There are many for whom the words “Radiohead side-project” would cause an instant, involuntary orgasm. Those people might want to book a couple of days off work after the first taste of The Smile, a band consisting of Radiohead’s Thom Yorke and Jonny Greenwood and UK jazz group Sons of Kemet’s Tom Skinner, with their debut single “You Will Never Work In Television Again” just released. The wry, referential humour displayed in the track title alone is prime Yorke, and perhaps hints at a more playful side of the singer, one willing to have a chuckle through the crushing misery of the human condition.

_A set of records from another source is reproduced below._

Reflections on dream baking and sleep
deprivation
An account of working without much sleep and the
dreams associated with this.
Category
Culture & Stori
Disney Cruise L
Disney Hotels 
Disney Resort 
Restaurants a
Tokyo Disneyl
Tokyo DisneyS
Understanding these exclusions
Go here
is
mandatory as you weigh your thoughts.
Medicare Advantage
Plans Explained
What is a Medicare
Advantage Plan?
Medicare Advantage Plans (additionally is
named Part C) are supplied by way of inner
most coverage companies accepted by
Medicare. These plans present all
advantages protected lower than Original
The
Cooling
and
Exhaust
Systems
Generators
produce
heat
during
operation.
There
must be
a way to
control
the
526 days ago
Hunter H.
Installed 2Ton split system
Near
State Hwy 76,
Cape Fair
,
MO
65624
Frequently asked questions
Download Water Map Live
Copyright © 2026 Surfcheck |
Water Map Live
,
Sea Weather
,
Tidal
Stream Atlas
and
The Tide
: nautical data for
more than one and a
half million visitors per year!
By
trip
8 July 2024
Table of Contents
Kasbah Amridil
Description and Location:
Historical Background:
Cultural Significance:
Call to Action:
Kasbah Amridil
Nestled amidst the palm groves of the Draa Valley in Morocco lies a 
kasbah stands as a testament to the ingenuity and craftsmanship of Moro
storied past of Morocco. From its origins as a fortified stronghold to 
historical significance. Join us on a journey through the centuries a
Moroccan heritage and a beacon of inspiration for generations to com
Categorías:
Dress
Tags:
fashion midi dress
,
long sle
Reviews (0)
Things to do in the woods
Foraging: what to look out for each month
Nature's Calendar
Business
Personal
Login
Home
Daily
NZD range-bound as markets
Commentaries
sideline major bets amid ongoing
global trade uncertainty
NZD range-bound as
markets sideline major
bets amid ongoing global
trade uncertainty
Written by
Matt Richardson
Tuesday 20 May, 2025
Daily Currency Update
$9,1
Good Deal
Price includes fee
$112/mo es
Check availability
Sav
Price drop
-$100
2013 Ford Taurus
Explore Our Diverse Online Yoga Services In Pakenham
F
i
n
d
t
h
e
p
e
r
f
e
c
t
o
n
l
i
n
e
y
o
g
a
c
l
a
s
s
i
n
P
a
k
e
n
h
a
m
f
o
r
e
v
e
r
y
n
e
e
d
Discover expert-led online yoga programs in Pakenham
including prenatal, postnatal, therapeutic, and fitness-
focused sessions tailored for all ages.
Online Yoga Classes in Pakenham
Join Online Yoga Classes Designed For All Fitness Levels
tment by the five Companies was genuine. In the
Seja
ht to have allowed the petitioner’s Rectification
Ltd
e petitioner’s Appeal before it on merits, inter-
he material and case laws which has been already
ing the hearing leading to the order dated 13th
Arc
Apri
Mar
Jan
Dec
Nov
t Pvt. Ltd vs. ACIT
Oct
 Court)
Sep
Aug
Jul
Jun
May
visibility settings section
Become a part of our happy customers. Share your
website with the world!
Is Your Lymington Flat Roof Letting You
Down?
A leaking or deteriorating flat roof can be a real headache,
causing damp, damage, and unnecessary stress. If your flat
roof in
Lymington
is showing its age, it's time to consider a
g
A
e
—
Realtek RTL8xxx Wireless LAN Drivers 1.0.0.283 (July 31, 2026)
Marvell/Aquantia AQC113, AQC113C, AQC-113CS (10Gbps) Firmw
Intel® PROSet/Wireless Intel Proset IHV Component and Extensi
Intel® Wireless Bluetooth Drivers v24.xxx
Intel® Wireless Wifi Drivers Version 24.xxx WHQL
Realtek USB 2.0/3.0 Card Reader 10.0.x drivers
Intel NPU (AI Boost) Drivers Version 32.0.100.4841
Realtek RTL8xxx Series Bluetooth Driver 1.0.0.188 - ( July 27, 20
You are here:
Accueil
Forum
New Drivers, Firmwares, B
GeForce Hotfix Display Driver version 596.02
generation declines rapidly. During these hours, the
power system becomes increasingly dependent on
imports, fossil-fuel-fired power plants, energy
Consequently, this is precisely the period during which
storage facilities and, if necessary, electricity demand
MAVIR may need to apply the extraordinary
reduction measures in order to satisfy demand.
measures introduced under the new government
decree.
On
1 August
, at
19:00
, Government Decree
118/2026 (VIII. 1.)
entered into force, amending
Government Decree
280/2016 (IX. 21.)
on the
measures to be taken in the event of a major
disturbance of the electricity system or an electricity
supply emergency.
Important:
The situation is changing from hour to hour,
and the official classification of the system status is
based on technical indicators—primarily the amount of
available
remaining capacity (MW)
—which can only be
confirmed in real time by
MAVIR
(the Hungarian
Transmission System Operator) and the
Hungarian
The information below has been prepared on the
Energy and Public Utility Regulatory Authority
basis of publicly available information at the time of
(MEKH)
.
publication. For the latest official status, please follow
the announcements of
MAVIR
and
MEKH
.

“You Will Never Work In Television Again” delivers terse, frantic indie rock which eschews many of Radiohead’s more lofty ambitions and opts instead for a driving, stripped back approach, naturally descending into chaos. There is nothing proggy to be found here and very little extraneous elements, the three-piece remaining vigilant and ever conscious of waste. The sound is a return to the raw and basic essence which famous artists only seem to be able to achieve through side-projects.
Greenwood’s fuzzed up riff and Skinner’s frenetic drums play off each other to create a sense of urgency which doesn’t have time for lengthy avant-garde excursions. Thom Yorke not only looks like an Exquisite Corpse, he also seems to be applying the surrealist lyrical technique to this single at first, belting out disjointed non-sequiturs with abandon rarely seen in his stadium persona. As the track progresses and the mood intensifies, the object of Yorke’s ire is revealed as the Weinsteins of the entertainment industry and the vitriol flies. “Some kid, in golden chains, two slippery ropes/A lonely stitch, left to be unpicked, including my left foot/Let the lights down low, bunga bunga or/You’ll never work in television again.”
While the obtuse, poetic element remains, the lyrics and music are focused and precise with the constant potential to slip into madness. Yorke’s Travis Bickle-like obsession with tackling the filth and the slime of the present day coupled with the simple joys of strings and skins provide a refreshing, potent change to the antipathy dominating guitar music currently. Whether The Smile are intending to maintain the same energy throughout a full project surely needs to be addressed, as it shall be in their imminent debut album, which is tantalisingly at the track-listing stage. More news as it happens, make sure you have plenty of annual leave spare.